[Data under study]

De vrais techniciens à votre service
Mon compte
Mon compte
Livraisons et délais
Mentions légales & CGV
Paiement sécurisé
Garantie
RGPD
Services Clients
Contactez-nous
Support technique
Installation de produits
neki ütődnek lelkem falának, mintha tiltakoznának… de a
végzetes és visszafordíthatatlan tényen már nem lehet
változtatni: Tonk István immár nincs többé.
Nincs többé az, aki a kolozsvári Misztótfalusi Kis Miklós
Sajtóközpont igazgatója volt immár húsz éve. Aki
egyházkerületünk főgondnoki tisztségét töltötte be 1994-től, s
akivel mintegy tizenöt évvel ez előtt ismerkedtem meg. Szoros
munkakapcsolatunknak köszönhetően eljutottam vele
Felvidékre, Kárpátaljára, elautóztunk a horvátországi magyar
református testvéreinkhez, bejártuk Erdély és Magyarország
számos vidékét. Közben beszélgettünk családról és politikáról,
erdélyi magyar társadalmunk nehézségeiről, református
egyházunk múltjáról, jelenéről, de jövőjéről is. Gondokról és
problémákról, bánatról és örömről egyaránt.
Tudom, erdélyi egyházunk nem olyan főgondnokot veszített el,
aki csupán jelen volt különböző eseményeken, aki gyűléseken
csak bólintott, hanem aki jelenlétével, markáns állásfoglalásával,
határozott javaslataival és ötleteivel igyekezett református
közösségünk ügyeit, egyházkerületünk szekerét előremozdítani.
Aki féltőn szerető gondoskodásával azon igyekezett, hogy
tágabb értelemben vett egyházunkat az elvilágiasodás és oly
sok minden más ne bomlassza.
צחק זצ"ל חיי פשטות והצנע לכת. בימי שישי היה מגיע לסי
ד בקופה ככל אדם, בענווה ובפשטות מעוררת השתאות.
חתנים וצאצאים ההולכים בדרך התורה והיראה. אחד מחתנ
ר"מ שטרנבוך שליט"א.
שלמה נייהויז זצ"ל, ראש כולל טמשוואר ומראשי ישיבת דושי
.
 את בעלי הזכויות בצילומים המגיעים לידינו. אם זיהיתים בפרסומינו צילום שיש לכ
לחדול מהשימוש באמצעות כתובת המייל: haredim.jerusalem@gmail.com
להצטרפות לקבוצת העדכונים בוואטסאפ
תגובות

[/Data under study]

§ **Brief**: Looking at the material above, please copy exactly every line from its first line through the line containing "neki ütődnek lelkem", with both ends included and nothing else.

§ **Task solution**:
De vrais techniciens à votre service
Mon compte
Mon compte
Livraisons et délais
Mentions légales & CGV
Paiement sécurisé
Garantie
RGPD
Services Clients
Contactez-nous
Support technique
Installation de produits
neki ütődnek lelkem falának, mintha tiltakoznának… de a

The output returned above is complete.